Conclusion and Way Forward The boost in economic growth as seen in most developed countries through agriculture could also happen in Africa and Ghana for that matter if farmers could be helped to intensify their farming through increasing levels of mechanisation. This would lead to improved land use, increased food production, enhanced rural prosperity and, on a national scale, food security, greater export potential and less reliance on imports. If Ghana wants to attain middle-income status by 2015, agriculture will have to grow by at least 6 per cent per year, and the modernisation of agriculture is imperative. Some of the essential factors for successful and sustainable agricultural mechanisation in Sub-Saharan Africa, and for that matter Ghana are elaborated as follows: First is the need for effective demand for the outputs of agricultural production in national, regional and

international markets that can be met through profitable farming enterprises. These profitable farming enterprises will in turn lead to an effective demand for agricultural inputs including mechanisation services. The second factor is the need to ensure effective utilization rates for machinery and implements through policies and other support services that facilitate multifarm use, development of sustainable machinery rental markets, and freer movement of machinery across district and national boundaries to exploit the rainfall isohyets and peak land preparation seasons. The third factor is the need to establish efficient agricultural machinery supply chains and service enterprises, including linkages to new

suppliers/manufacturers, as well as local equipment manufacturing, nationally or regionally where this is feasible. Example, efficient tractor pools for hiring tractor services. Other essential and priority factors for the public sector include, among others: (a) the creation of enabling environments for private enterprises to thrive, including appropriate macro-economic policies; legal and regulatory frameworks, including policies for land tenure; availability of credit at reasonable interest rates; (b) training of human resources for mechanisation including artisans, technicians and engineers as well as commercial farmers and agribusiness managers; (c) research and development in both hardware (e.g. development and testing of equipment) and in software (e.g. appropriate mechanisation systems and support services for different farm sizes and the business skills to operate them).
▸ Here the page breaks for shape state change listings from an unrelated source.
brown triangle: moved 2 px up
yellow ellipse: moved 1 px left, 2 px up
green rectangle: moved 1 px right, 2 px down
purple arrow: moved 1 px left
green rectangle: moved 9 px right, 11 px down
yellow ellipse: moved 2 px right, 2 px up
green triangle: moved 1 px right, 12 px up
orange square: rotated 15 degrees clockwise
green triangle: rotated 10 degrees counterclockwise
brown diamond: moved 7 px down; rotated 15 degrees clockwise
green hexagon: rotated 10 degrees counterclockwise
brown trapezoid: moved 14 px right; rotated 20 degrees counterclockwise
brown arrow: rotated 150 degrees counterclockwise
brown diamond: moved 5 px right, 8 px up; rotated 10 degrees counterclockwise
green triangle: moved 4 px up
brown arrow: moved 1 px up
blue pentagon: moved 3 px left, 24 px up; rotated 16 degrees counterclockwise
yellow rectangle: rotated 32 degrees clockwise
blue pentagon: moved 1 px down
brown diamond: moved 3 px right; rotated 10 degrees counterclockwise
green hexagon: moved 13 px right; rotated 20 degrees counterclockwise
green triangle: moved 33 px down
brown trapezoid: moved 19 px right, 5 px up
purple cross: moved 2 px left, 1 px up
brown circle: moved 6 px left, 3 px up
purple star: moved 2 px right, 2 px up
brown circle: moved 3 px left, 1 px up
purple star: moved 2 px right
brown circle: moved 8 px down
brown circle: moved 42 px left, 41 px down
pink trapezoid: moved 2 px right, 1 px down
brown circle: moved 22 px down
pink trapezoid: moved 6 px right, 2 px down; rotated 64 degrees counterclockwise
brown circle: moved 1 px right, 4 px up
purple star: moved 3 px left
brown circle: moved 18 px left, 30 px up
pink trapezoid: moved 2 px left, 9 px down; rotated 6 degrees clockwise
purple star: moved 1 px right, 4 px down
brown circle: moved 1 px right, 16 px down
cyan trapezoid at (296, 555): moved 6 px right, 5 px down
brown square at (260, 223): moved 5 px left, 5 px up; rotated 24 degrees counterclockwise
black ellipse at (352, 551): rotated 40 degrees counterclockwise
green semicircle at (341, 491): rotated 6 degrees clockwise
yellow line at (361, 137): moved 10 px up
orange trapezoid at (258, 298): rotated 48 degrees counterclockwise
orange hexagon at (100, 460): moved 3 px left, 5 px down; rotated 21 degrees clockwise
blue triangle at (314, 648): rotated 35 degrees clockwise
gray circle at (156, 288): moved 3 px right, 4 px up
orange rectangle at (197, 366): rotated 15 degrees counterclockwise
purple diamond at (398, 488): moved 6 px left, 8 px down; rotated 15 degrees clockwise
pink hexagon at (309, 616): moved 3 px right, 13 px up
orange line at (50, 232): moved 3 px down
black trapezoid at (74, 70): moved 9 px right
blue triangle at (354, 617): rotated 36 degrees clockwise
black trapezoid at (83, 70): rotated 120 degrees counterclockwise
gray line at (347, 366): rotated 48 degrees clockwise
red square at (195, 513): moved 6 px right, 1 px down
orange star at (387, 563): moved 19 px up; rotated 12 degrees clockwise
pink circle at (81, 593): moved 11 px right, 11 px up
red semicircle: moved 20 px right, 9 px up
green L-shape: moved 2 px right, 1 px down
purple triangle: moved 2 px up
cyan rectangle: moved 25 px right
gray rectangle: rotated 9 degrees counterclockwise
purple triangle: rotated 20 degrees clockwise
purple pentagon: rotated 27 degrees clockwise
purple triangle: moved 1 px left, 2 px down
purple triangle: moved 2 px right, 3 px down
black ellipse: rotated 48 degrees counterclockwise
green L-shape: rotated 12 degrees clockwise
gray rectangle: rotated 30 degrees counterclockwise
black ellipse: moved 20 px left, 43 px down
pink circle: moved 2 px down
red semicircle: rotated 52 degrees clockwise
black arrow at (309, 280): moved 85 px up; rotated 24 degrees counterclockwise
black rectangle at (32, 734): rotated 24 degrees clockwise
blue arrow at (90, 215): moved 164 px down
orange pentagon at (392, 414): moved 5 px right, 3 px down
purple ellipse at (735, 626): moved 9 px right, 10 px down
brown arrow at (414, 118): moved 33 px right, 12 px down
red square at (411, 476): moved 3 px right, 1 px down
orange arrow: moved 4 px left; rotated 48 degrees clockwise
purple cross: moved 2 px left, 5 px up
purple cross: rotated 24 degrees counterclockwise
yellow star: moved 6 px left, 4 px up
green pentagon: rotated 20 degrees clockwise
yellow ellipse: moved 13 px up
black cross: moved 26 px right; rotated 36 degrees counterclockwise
Training may be provided and research could be carried out sub regionally. Without effective mechanisation, Ghanas food and agricultural sector will not make the expected economic impact. However, procuring tractors and farm implements alone is not an end in itself but a means to an end to achieving an effective mechanisation scheme. It is therefore imperative that serious attention is given to the development of a workable document which will see to it that future mechanisation schemes do not only yield expected results but are sustainable. Government policies that have already included such workable mechanisation scheme documents should not be kept on shelves but must be effectively implemented.